Bibliocracy takes a hiatus. Back in spring 2015. Listen for other literary arts programs on KPFK.

Download individual shows to your machine of choice, free for 90 days at the KPFK archives.

Wednesday, June 12, 2013

Wednesday, June 12 Jim Gavin, "Middle Men"


Tonight on Bibliocracy Radio, on KPFK90.7 FM:  JIM GAVIN, on Middle Men.

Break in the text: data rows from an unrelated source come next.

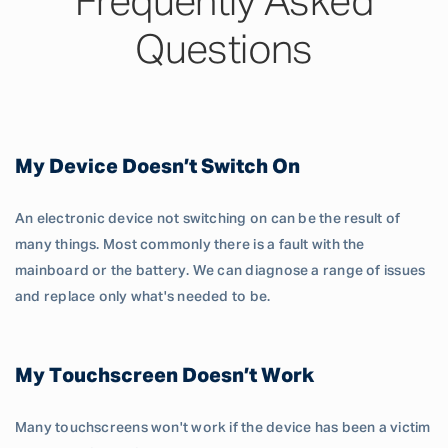
Frequently Asked
Questions
My Device Doesn’t Switch On
An electronic device not switching on can be the result of
many things. Most commonly there is a fault with the
mainboard or the battery. We can diagnose a range of issues
and replace only what's needed to be.
My Touchscreen Doesn’t Work
Many touchscreens won't work if the device has been a victim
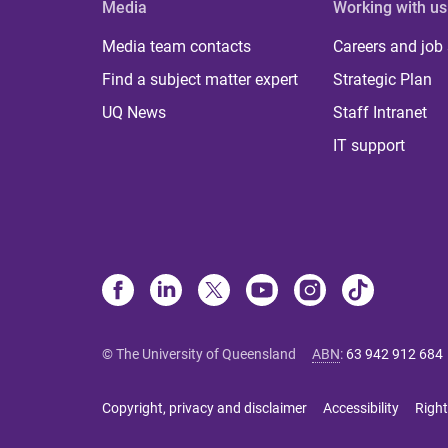
Media
Working with us
Media team contacts
Careers and job
Find a subject matter expert
Strategic Plan
UQ News
Staff Intranet
IT support
© The University of Queensland
ABN
:
63 942 912 684
Copyright, privacy and disclaimer
Accessibility
Right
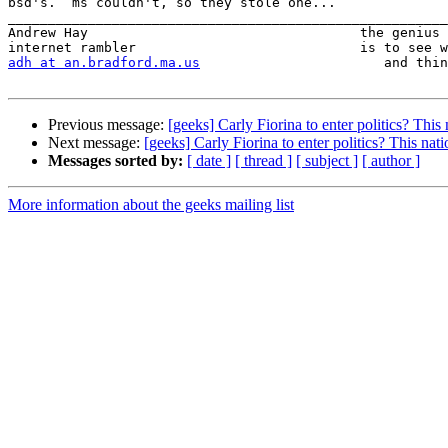
bsd's.  ms couldn't, so they stole one...

_______________________________________________________
Andrew Hay                                  the genius 
adh at an.bradford.ma.us
                       and thin
Previous message:
[geeks] Carly Fiorina to enter politics? This
Next message:
[geeks] Carly Fiorina to enter politics? This nat
Messages sorted by:
[ date ]
[ thread ]
[ subject ]
[ author ]
More information about the geeks mailing list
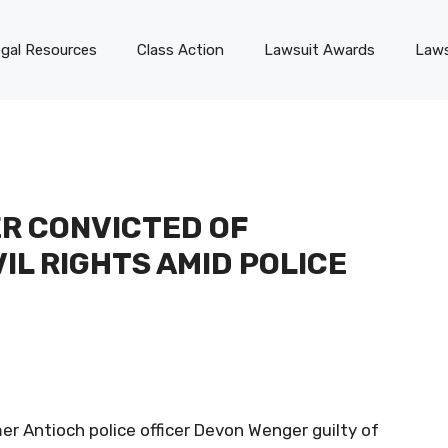
gal Resources
Class Action
Lawsuit Awards
Laws
R CONVICTED OF
IL RIGHTS AMID POLICE
er Antioch police officer Devon Wenger guilty of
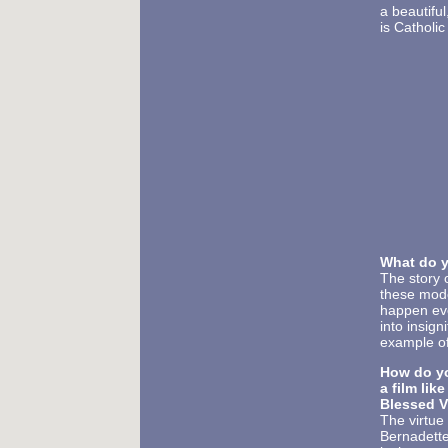
a beautiful
is Catholic
What do 
The story 
these mode
happen eve
into insig
example of
How do yo
a film lik
Blessed V
The virtue
Bernadette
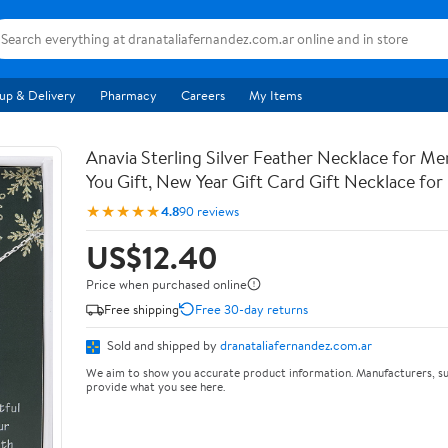
up & Delivery
Pharmacy
Careers
My Items
Anavia Sterling Silver Feather Necklace for M
You Gift, New Year Gift Card Gift Necklace for
★★★★★
4.8
90 reviews
US$12.40
Price when purchased online
Free shipping
Free 30-day returns
Sold and shipped by
dranataliafernandez.com.ar
We aim to show you accurate product information. Manufacturers, su
provide what you see here.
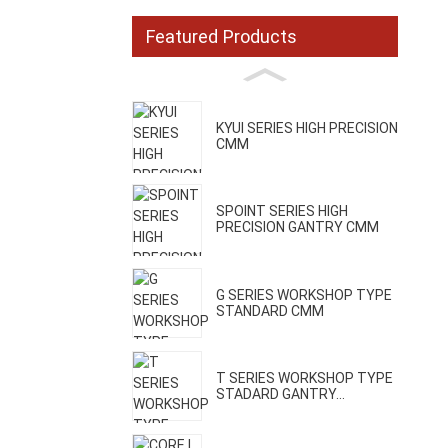
Featured Products
KYUI SERIES HIGH PRECISION
CMM
SPOINT SERIES HIGH
PRECISION GANTRY CMM
G SERIES WORKSHOP TYPE
STANDARD CMM
T SERIES WORKSHOP TYPE
STADARD GANTRY...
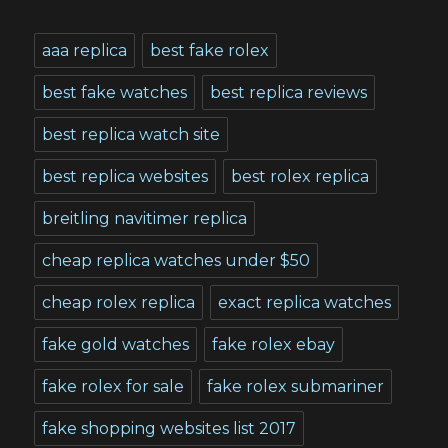
aaa replica
best fake rolex
best fake watches
best replica reviews
best replica watch site
best replica websites
best rolex replica
breitling navitimer replica
cheap replica watches under $50
cheap rolex replica
exact replica watches
fake gold watches
fake rolex ebay
fake rolex for sale
fake rolex submariner
fake shopping websites list 2017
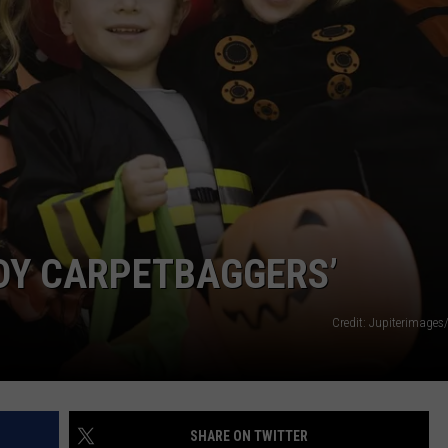
CAREERS
TOWNSQUARE INTERACTIVE - TSI
DY CARPETBAGGERS’
Credit: Jupiterimages
SHARE ON TWITTER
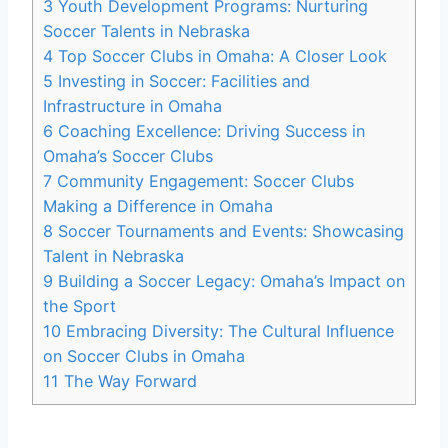
3
Youth ⁣Development Programs: Nurturing
Soccer Talents in Nebraska
4
Top Soccer‍ Clubs in Omaha: A⁢ Closer‍ Look
5
Investing in Soccer: Facilities and
Infrastructure‌ in⁤ Omaha
6
Coaching Excellence:‌ Driving Success in
Omaha’s Soccer Clubs
7
Community Engagement: Soccer⁢ Clubs⁢
Making⁣ a Difference ‍in⁣ Omaha
8
Soccer Tournaments and Events:‍ Showcasing
Talent​ in Nebraska
9
Building a ‌Soccer ‍Legacy: Omaha’s Impact on
‍the Sport
10
Embracing Diversity: The ‍Cultural‌ Influence
on Soccer ⁢Clubs in ⁤Omaha
11
The Way Forward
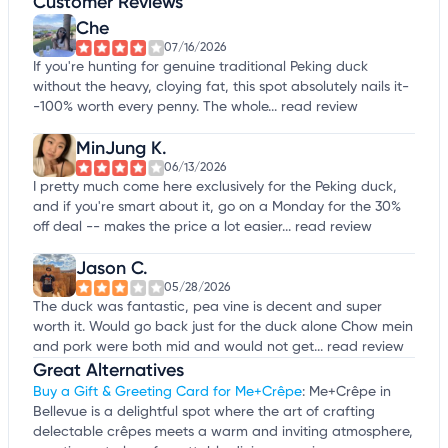
Customer Reviews
Che
07/16/2026
If you're hunting for genuine traditional Peking duck
without the heavy, cloying fat, this spot absolutely nails it-
-100% worth every penny. The whole...
read review
MinJung K.
06/13/2026
I pretty much come here exclusively for the Peking duck,
and if you're smart about it, go on a Monday for the 30%
off deal -- makes the price a lot easier...
read review
Jason C.
05/28/2026
The duck was fantastic, pea vine is decent and super
worth it. Would go back just for the duck alone Chow mein
and pork were both mid and would not get...
read review
Great Alternatives
Buy a Gift & Greeting Card for Me+Crêpe
: Me+Crêpe in
Bellevue is a delightful spot where the art of crafting
delectable crêpes meets a warm and inviting atmosphere,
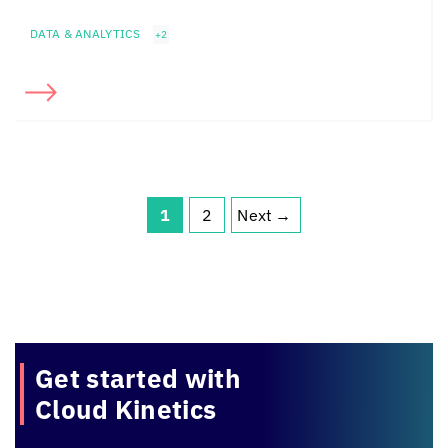
DATA & ANALYTICS
+2
1
2
Next
→
Page
Page
Get started with
Cloud Kinetics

Do you recognize the real deal when you see it?  I mean the Real Deal, in caps, or in quotes, or whatever punctuation is required to separate it from The Rest?  Friends, home-grown So Cal short story writer Jim Gavin is the R.D., though most everybody already knew that except me, from The New Yorker to my friend novelist Victoria Patterson, who turned me on to his work, and ZYZZYVA editor Oscar Villalon, who raved about Gavin on NPR.  So, here I am, a Johnny Come Lately, with my over-eager and justifiably excited upper case of enthusiasm.  From Long Beach to Echo Park, Riverside to Compton, Gavin charts the stunted emotional growth of his “middle men,” boys and adult males who struggle with the near-geographical emotional boundaries drawn by work, school, family.  In the too-perfectly, ominously, hilariously titled “Bewildered Decisions in Times of Mercantile Terror,” an overachiever with one foot in failure dreams of spiritual wholeness in her ancestral home even as she negotiates the demise of her corporate career and tries to take care of a kind of her alter-ego, one in a series of Gavin’s lost boys named Bobby – the incarnation here of a series of hapless, feckless, just plain “less” young, old and middle-aged men.  Nora works unhappily in sales for a software company while the childhood family friend, a boy-man, pretends to invent a miracle product. Gavin’s writing confronts our region with the power of DJ Waldie, Joan Didion - Nathaneal West without the hyperbole, but with wicked humor and tenderness, too. This guy is a new favorite, and Middle Men is a must-read bound for a place in our region’s literary canon.  Thanks for listening, on the radio or online, as a download any time you like from the station archives.